Além de dezenas de compras com as mesmas características, há aquisições que vão desde materiais básicos de expedientes, reparos simples em estruturas físicas e mobília para atendimento ao público até contratos milionários para cursos, capacitações e preparação de concursos. Um exemplo é o da Polícia Militar no Rio de Janeiro, que em três contratos somou mais de R$ 14 milhões. Dois deles com objetos idênticos e com poucos dias de diferença (um deles dia 1º e outro em 6 de dezembro), prevendo contratação de banca examinadora e realização de concurso, a R$ 4,8 milhões cada.

A secretaria estadual afirmou à Gazeta do Povo que se tratava do mesmo contrato, apesar de lançamentos duplicados. Indagada sobre as datas diferentes nos processos, a pasta não se posicionou. A empresa contratada, a Fundação Getúlio Vargas (FGV), também foi procurada, mas não se manifestou.

Também no Rio houve registro de 102 processos sem licitação para conserto, reparos e manutenção da frota oficial, sob justificativa da PM de que existe amparo e previsão legal para as contratações nessas modalidades. Juntas, somaram mais de R$ 30 milhões em 2023.

“Tecnologia” concentrou 1/3 das compras sem licitação na área da segurança

Quase um terço das aquisições das secretarias da Segurança Pública sem licitação no último ano foi para contratos de aquisição de produtos identificados, na maioria das vezes, simplesmente como “informática, tecnologia, sistemas de informação, acesso à rede de internet ou em programas ligados à tecnologia”. Essa categoria de compra se aproxima dos R$ 350 milhões. Na outra ponta houve menos de 100 registros de compras de armas e munições que, pelos dados analisados, não somaram R$ 80 milhões.

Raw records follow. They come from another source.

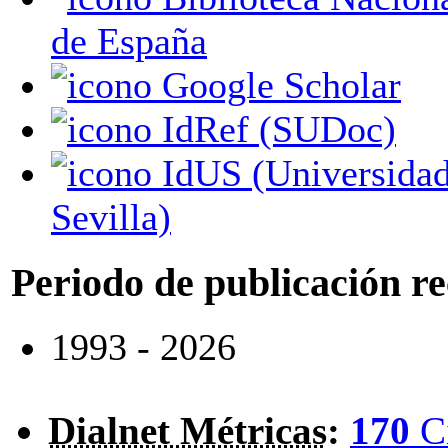
de España
Google Scholar
IdRef (SUDoc)
IdUS (Universidad de
Sevilla)
Periodo de publicación r
1993 - 2026
Dialnet Métricas
:
170
C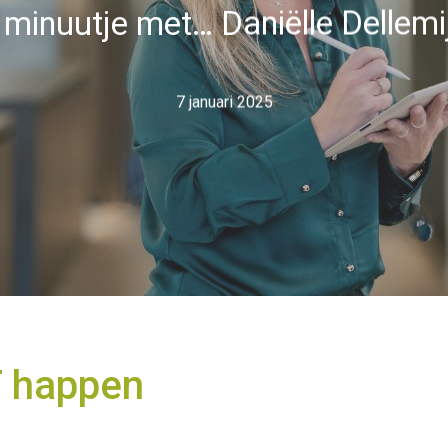
 minuutje met… Daniëlle Dellemi
7 januari 2025
T happen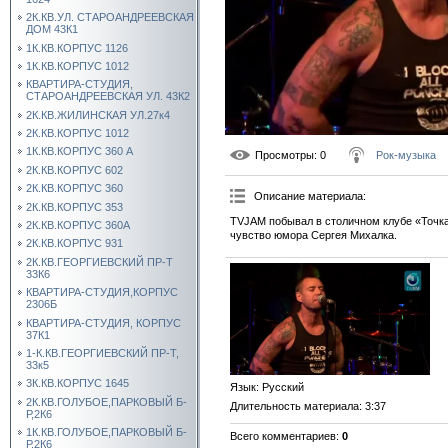
2К.КВ.УЛ. СТАРОАНДРЕЕВСКАЯ
ДОМ 43К1
1К.КВ.КОРПУС 1126
1К.КВ.КОРПУС 1012
КВАРТИРА-СТУДИЯ,
СТАРОАНДРЕЕВСКАЯ УЛ. 43К2
2К.КВ.ЖИЛИНСКАЯ УЛ.27к4
2К.КВ.КОРПУС 1012
1К.КВ.КОРПУС 360 А
Просмотры
: 0
Рок-музыка
2К.КВ.КОРПУС 602
2К.КВ.КОРПУС 360
Описание материала
:
2К.КВ.КОРПУС 353
TVJAM побывал в столичном клубе «Точка
2К.КВ.КОРПУС 360А
чувство юмора Сергея Михалка.
2К.КВ.КОРПУС 931
2К.КВ.ГЕОРГИЕВСКИЙ ПР-Т
33К6
КВАРТИРА-СТУДИЯ,КОРПУС
2306Б
КВАРТИРА-СТУДИЯ, КОРПУС
37К1
1-К.КВ.ГЕОРГИЕВСКИЙ ПР-Т,
33к5
3К.КВ.КОРПУС 1645
Язык
: Русский
2К.КВ.ГОЛУБОЕ,ПАРКОВЫЙ Б-
Длительность материала
: 3:37
Р,2К6
1К.КВ.ГОЛУБОЕ,ПАРКОВЫЙ Б-
Всего комментариев
:
0
Р,2К6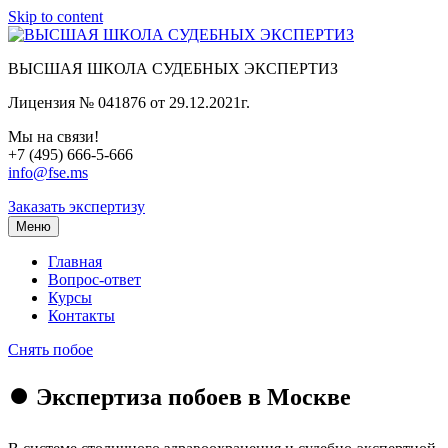
Skip to content
ВЫСШАЯ ШКОЛА СУДЕБНЫХ ЭКСПЕРТИЗ
Лицензия № 041876 от 29.12.2021г.
Мы на связи!
+7 (495) 666-5-666
info@fse.ms
Заказать экспертизу
Меню
Главная
Вопрос-ответ
Курсы
Контакты
Снять побое
⏺️ Экспертиза побоев в Москве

Alguns destes sistemas de informação são considerados programas espiões, cuja má utilização serve para monitoramento de cidadãos comuns ou em atos de perseguição civil ou política, conforme alerta do Ministério da Justiça e Segurança Pública. Em 2023, operação da Polícia Federal indicou o uso de um desses softwares para monitoramento de autoridades políticas, do judiciário, figuras públicas e jornalistas pela Abin (Agência Brasileira de Inteligência). Na época, evidenciou-se que ao menos nove estados utilizavam-se dos mesmos sistemas ou similares para seus serviços de inteligência. Muitos mantêm contratos ativos e com renovações periódicas.

O Tribunal de Contas da União (TCU) afirmou à reportagem da Gazeta do Povo que, apesar de não ser considerada ilegalidade nas compras sem licitação, casos suspeitos precisam ser denunciados aos órgãos competentes. O volume de representações ao TCU é elevado. “São mais de mil [denúncias] recebidas todos os anos”, considerou o órgão de fiscalização e controle.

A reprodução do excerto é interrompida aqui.